TASK ITEM:
Beginning at the line containing "ces escales gratuites." in the material below and ending at the line containing "tkielmat ja diplomityöt", return each line exactly and add nothing.

SUPPLIED RECORDS:

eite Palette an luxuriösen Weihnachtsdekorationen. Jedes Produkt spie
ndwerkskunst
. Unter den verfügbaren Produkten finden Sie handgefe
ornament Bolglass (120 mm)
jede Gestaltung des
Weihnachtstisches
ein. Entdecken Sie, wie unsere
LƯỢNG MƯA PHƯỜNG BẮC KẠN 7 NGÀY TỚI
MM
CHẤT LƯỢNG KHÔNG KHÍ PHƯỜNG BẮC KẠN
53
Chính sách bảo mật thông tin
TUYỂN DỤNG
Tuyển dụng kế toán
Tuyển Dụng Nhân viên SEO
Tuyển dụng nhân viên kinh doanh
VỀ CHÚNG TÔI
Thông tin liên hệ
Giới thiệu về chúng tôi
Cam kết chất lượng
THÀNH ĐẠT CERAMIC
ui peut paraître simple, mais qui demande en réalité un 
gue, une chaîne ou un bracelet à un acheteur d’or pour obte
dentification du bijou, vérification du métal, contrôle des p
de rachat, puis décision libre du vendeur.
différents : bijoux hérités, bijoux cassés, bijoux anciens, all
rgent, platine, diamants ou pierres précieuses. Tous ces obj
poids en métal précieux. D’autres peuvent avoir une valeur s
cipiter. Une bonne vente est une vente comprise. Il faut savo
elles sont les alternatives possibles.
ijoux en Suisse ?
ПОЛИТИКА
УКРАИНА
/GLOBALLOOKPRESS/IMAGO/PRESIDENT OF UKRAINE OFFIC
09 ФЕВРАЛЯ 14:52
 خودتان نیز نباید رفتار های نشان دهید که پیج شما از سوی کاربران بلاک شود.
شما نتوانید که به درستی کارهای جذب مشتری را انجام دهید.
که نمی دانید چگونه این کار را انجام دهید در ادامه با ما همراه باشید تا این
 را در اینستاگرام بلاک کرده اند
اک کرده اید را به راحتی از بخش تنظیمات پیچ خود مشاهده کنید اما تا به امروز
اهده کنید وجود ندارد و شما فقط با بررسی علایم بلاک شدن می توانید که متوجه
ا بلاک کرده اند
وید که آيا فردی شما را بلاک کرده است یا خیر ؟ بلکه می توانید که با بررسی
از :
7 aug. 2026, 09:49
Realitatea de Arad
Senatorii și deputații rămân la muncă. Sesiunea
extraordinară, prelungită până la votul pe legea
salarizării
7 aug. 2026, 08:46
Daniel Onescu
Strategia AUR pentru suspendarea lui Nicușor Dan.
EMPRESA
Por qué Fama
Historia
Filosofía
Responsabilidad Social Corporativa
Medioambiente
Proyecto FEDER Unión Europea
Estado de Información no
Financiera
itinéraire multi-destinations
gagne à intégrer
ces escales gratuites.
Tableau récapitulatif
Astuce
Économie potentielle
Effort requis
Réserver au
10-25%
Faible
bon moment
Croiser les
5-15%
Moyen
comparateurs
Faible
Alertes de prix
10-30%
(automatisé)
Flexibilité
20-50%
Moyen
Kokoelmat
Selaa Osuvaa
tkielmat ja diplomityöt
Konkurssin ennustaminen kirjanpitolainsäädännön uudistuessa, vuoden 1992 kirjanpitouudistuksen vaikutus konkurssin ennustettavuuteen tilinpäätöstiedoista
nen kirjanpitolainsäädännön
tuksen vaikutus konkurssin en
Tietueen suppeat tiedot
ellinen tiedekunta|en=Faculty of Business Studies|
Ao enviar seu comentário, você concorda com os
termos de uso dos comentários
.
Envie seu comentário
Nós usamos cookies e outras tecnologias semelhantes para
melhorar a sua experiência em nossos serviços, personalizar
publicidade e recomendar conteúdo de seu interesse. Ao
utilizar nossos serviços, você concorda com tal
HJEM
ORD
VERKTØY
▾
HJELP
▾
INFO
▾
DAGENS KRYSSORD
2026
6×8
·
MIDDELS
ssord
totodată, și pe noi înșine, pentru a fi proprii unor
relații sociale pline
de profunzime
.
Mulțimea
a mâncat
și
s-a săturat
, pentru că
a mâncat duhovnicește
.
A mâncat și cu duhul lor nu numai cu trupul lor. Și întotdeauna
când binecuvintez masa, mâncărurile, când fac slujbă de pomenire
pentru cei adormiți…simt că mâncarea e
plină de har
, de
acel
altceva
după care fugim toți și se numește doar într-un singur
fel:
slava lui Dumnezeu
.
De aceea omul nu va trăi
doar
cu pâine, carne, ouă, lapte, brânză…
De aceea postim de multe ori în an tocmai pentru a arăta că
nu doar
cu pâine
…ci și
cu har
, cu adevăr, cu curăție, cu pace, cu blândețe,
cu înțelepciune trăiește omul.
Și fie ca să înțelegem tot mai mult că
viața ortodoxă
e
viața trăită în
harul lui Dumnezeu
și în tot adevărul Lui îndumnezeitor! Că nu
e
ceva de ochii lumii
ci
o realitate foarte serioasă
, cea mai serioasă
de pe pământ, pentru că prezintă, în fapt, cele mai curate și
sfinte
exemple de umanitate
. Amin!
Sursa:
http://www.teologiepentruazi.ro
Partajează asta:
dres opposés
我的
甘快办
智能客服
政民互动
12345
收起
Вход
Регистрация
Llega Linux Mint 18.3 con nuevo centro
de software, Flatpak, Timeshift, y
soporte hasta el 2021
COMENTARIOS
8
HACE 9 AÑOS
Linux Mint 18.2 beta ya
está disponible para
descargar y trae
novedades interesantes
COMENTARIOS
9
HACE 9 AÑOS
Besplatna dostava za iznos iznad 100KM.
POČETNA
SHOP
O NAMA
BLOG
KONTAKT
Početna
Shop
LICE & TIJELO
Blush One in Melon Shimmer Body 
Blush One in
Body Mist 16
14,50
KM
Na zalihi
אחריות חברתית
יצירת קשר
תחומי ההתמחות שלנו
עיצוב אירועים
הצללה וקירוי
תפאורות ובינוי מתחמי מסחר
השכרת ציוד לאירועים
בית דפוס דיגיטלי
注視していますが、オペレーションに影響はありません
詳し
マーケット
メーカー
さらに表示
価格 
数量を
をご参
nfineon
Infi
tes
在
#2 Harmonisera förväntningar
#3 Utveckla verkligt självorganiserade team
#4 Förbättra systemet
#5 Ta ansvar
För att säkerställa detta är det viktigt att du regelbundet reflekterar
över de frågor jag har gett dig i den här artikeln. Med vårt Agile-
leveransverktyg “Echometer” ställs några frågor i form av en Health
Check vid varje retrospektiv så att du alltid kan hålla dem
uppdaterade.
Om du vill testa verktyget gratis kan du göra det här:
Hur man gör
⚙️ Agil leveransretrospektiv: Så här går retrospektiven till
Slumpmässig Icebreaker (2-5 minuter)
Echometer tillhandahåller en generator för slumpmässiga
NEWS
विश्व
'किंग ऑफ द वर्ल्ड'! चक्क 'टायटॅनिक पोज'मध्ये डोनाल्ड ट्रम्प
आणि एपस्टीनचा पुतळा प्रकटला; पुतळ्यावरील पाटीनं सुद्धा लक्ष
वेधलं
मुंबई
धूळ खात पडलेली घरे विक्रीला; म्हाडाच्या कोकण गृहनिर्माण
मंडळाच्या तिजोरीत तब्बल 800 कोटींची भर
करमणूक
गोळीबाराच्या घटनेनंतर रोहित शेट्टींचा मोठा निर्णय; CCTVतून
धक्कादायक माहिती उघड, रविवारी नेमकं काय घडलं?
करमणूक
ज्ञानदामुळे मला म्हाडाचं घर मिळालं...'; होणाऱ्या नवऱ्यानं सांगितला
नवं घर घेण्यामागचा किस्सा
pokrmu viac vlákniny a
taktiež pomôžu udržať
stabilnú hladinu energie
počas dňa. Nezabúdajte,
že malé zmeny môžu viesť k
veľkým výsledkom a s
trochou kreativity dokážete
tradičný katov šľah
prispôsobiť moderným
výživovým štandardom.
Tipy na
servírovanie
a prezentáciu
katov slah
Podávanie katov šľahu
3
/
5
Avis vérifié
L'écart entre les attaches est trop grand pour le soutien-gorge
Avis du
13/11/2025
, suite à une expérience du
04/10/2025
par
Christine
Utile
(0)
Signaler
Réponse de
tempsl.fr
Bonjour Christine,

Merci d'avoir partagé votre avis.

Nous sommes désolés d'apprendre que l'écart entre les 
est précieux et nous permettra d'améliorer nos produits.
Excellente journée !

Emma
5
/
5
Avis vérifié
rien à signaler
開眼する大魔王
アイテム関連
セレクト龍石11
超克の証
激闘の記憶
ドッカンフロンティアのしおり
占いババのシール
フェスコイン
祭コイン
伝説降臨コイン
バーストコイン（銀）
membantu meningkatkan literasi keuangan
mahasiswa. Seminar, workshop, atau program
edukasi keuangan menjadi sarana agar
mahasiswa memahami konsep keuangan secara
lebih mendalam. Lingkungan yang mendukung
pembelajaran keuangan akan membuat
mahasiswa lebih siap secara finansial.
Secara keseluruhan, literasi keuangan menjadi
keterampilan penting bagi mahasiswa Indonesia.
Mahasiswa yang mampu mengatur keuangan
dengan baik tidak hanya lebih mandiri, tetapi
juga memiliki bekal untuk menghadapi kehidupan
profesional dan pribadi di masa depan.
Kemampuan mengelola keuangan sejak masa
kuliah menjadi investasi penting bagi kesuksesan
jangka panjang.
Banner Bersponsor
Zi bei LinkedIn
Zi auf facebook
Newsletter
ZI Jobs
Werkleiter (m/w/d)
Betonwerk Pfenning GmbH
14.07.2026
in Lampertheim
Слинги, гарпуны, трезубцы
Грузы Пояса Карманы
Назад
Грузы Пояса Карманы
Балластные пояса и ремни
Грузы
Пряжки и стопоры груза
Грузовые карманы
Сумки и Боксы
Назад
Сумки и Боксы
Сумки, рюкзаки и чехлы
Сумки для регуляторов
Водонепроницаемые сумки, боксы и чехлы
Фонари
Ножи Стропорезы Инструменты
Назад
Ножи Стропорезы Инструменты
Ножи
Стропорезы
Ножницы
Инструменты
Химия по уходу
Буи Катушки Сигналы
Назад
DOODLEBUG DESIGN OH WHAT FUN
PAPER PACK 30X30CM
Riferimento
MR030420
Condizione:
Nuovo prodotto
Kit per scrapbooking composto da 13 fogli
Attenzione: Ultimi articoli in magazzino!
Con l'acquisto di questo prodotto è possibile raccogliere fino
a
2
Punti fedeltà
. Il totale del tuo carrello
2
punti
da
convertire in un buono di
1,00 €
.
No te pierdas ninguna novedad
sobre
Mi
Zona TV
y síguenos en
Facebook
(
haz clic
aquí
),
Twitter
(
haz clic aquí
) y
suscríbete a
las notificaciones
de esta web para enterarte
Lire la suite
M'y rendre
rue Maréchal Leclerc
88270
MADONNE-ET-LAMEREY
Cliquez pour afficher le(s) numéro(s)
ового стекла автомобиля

RESULT OF THIS TASK:
ces escales gratuites.
Tableau récapitulatif
Astuce
Économie potentielle
Effort requis
Réserver au
10-25%
Faible
bon moment
Croiser les
5-15%
Moyen
comparateurs
Faible
Alertes de prix
10-30%
(automatisé)
Flexibilité
20-50%
Moyen
Kokoelmat
Selaa Osuvaa
tkielmat ja diplomityöt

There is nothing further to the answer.